[Developers]

Graph Traversal Algorithms

A blockchain forensics team receives a tip: funds from a known ransomware wallet have been moved. The wallet's balance cleared three days ago. Where did it go? The answer requires traversing a transaction graph with mill

Category: InvestigationLast Updated: Feb 23, 2026
investigationreal-timeblockchain

Overview#

A blockchain forensics team receives a tip: funds from a known ransomware wallet have been moved.
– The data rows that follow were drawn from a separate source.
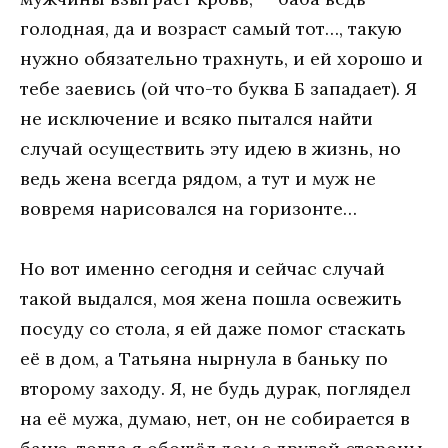
голодная, да и возраст самый тот…, такую
нужно обязательно трахнуть, и ей хорошо и
тебе заевись (ой что-то буква Б западает). Я
не исключение и всяко пытался найти
случай осуществить эту идею в жизнь, но
ведь жена всегда рядом, а тут и муж не
вовремя нарисовался на горизонте…
Но вот именно сегодня и сейчас случай
такой выдался, моя жена пошла освежить
посуду со стола, я ей даже помог стаскать
её в дом, а Татьяна нырнула в баньку по
второму заходу. Я, не будь дурак, поглядел
на её мужа, думаю, нет, он не собирается в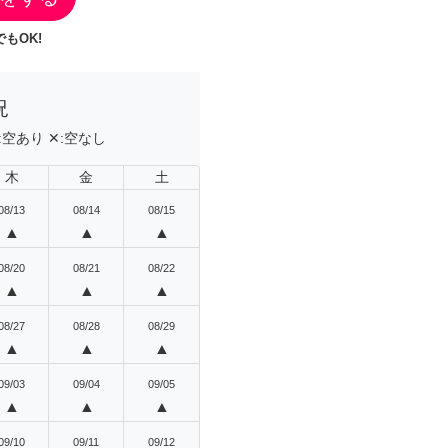
もOK!
況
:
空あり
✕:
空なし
木
金
土
08/13
08/14
08/15
▲
▲
▲
08/20
08/21
08/22
▲
▲
▲
08/27
08/28
08/29
▲
▲
▲
09/03
09/04
09/05
▲
▲
▲
09/10
09/11
09/12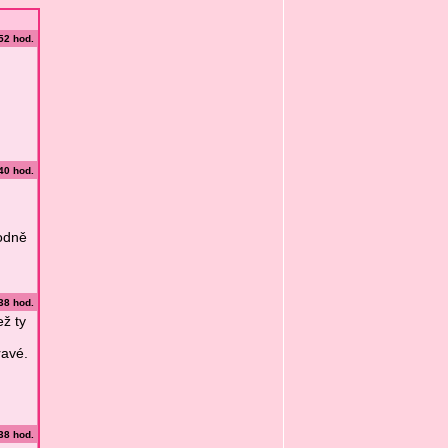
:52 hod.
:40 hod.
hodně
:38 hod.
ež ty
ravé.
:38 hod.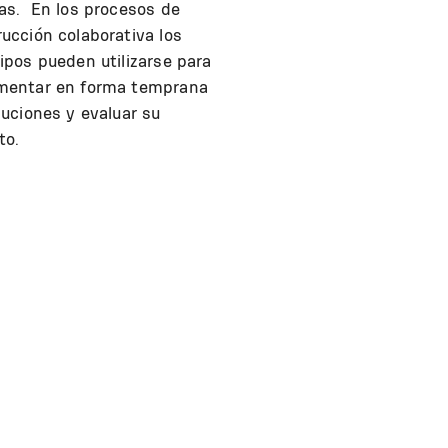
as. En los procesos de
ucción colaborativa los
ipos pueden utilizarse para
mentar en forma temprana
luciones y evaluar su
to.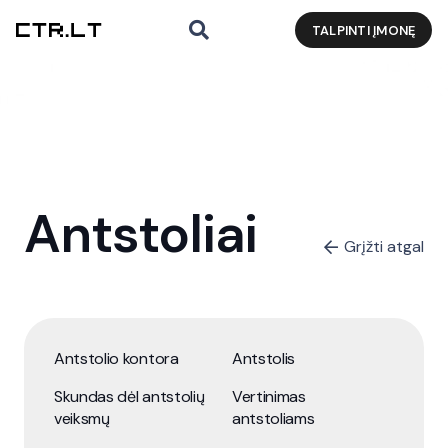
TALPINTI ĮMONĘ
Antstoliai
Grįžti atgal
Antstolio kontora
Antstolis
Skundas dėl antstolių
Vertinimas
veiksmų
antstoliams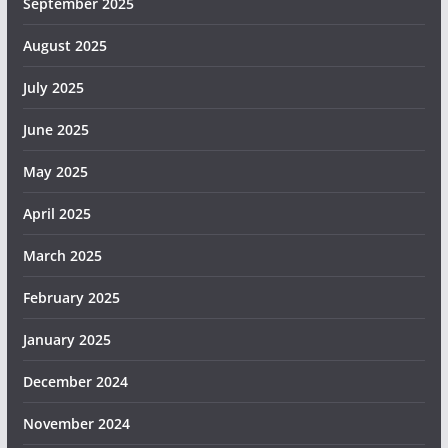
September 2025
August 2025
July 2025
June 2025
May 2025
April 2025
March 2025
February 2025
January 2025
December 2024
November 2024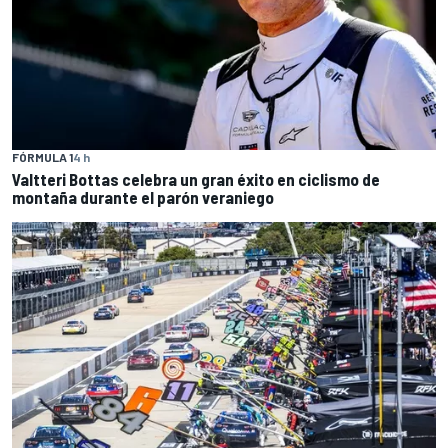
FÓRMULA 1
4 h
Valtteri Bottas celebra un gran éxito en ciclismo de
montaña durante el parón veraniego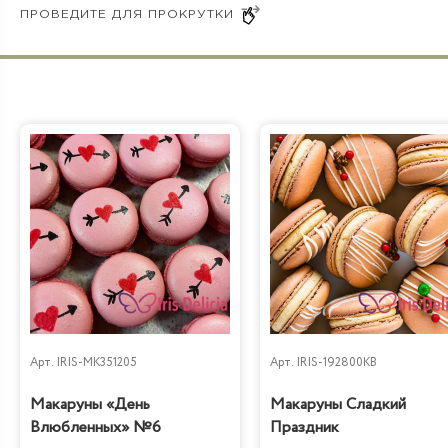
Бабл Гам
Арт.
IRIS-MK351205
Арт.
IRIS-192800KB
Макаруны «День
Макаруны Сладкий
Влюбленных» №6
Праздник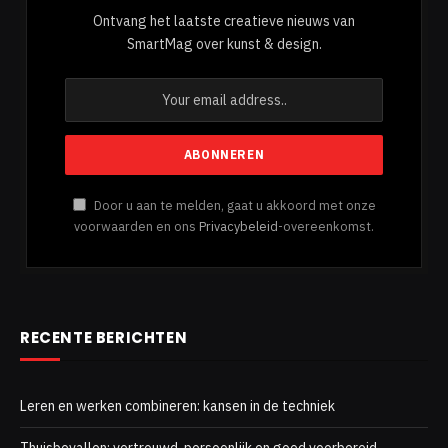
Ontvang het laatste creatieve nieuws van
SmartMag over kunst & design.
Door u aan te melden, gaat u akkoord met onze
voorwaarden en ons
Privacybeleid
-overeenkomst.
RECENTE BERICHTEN
Leren en werken combineren: kansen in de techniek
Thuisbevallen: vertrouwd, persoonlijk en goed voorbereid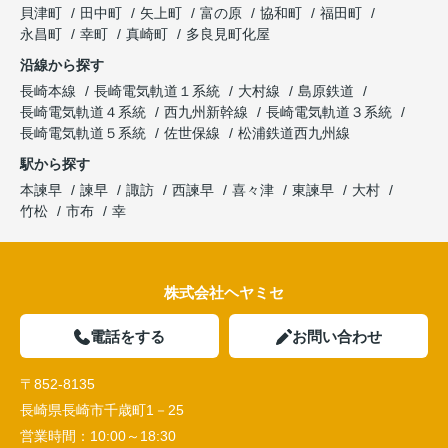
貝津町
田中町
矢上町
富の原
協和町
福田町
永昌町
幸町
真崎町
多良見町化屋
沿線から探す
長崎本線
長崎電気軌道１系統
大村線
島原鉄道
長崎電気軌道４系統
西九州新幹線
長崎電気軌道３系統
長崎電気軌道５系統
佐世保線
松浦鉄道西九州線
駅から探す
本諫早
諫早
諏訪
西諫早
喜々津
東諫早
大村
竹松
市布
幸
株式会社ヘヤミセ
電話をする
お問い合わせ
〒852-8135
長崎県長崎市千歳町1－25
営業時間：
10:00～18:30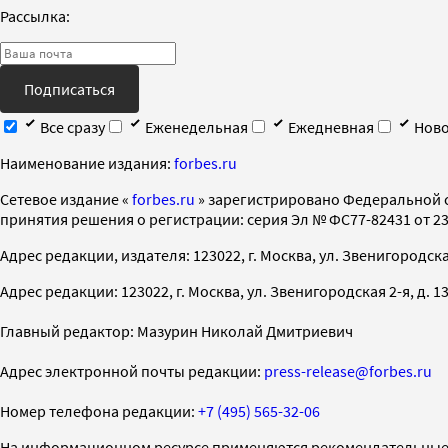
Рассылка:
Подписаться
Все сразу
Еженедельная
Ежедневная
Ново
Наименование издания:
forbes.ru
Cетевое издание «
forbes.ru
» зарегистрировано Федеральной 
принятия решения о регистрации: серия Эл № ФС77-82431 от 23 
Адрес редакции, издателя: 123022, г. Москва, ул. Звенигородская 2-
Адрес редакции: 123022, г. Москва, ул. Звенигородская 2-я, д. 13, с
Главный редактор: Мазурин Николай Дмитриевич
Адрес электронной почты редакции:
press-release@forbes.ru
Номер телефона редакции:
+7 (495) 565-32-06
На информационном ресурсе применяются рекомендательные 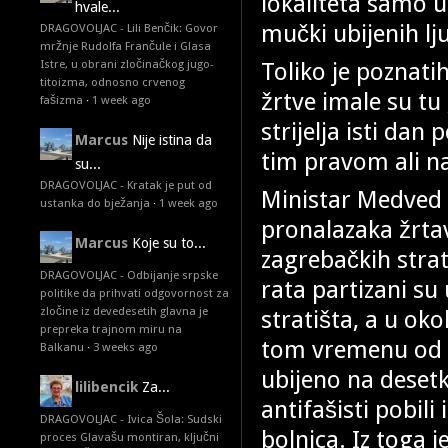
lokaliteta samo 
hvale...
mučki ubijenih lju
DRAGOVOLJAC - Lili Benčik: Govor
mržnje Rudolfa Frančule i Glasa
Toliko je poznatih
Istre, u obrani zločinačkog jugo-
titoizma, odnosno crvenog
žrtve imale su tu 
fašizma
·
1 week ago
strijelja isti dan
Marcus
Nije istina da
tim pravom ali 
su...
DRAGOVOLJAC - Kratak je put od
Ministar Medved 
ustanka do bježanja
·
1 week ago
pronalazaka žrtav
Marcus
Koje su to...
zagrebačkih strati
DRAGOVOLJAC - Odbijanje srpske
rata partizani su
politike da prihvati odgovornost za
zločine iz devedesetih glavna je
stratišta, a u oko
prepreka trajnom miru na
tom vremenu od s
Balkanu
·
3 weeks ago
ubijeno na desetk
lilibencik
Za...
antifašisti pobili
DRAGOVOLJAC - Ivica Šola: Sudski
bolnica. Iz toga
proces Glavašu montiran, ključni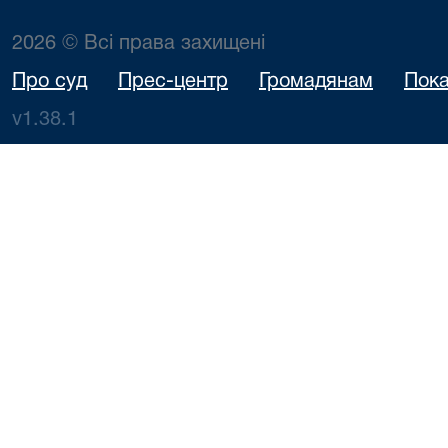
2026 © Всі права захищені
Про суд
Прес-центр
Громадянам
Пока
v1.38.1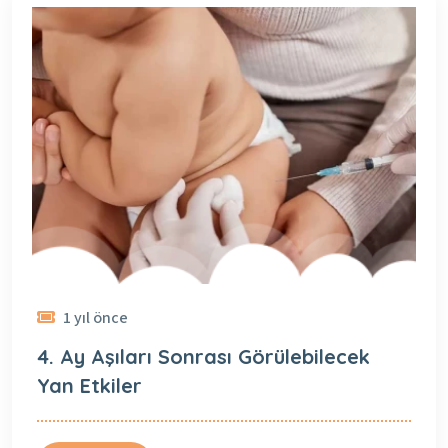
1 yıl önce
4. Ay Aşıları Sonrası Görülebilecek
Yan Etkiler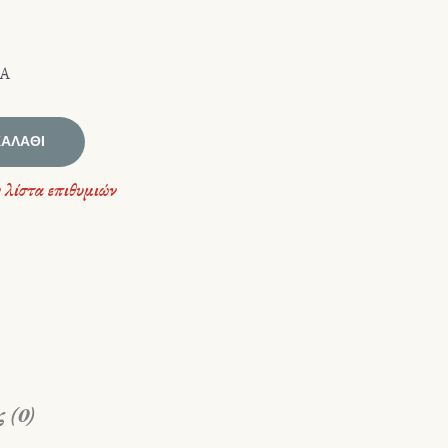
ΙΑ
ΚΑΛΆΘΙ
 λίστα επιθυμιών
 (0)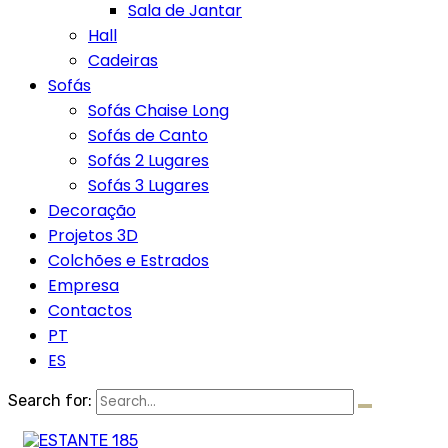
Sala de Jantar
Hall
Cadeiras
Sofás
Sofás Chaise Long
Sofás de Canto
Sofás 2 Lugares
Sofás 3 Lugares
Decoração
Projetos 3D
Colchões e Estrados
Empresa
Contactos
PT
ES
Search for: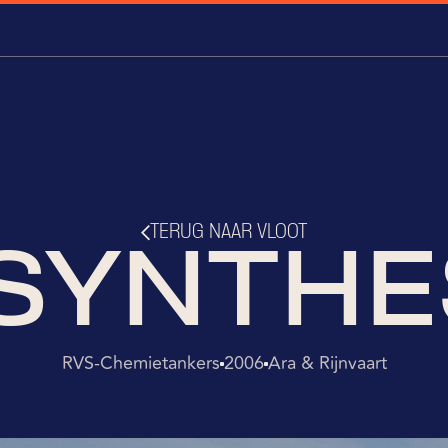
TERUG NAAR VLOOT
SYNTHE
RVS-Chemietankers
2006
Ara & Rijnvaart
The wallet's balance cleared three days ago. Where did it go? The answer requires traversing a transaction graph with millions of nodes, following every possible path the funds could have taken, eliminating dead ends, and surfacing paths that terminate at exchange deposit addresses. The traversal algorithms process more than a million nodes per second. What would take a human analyst days of manual tracing takes the system seconds.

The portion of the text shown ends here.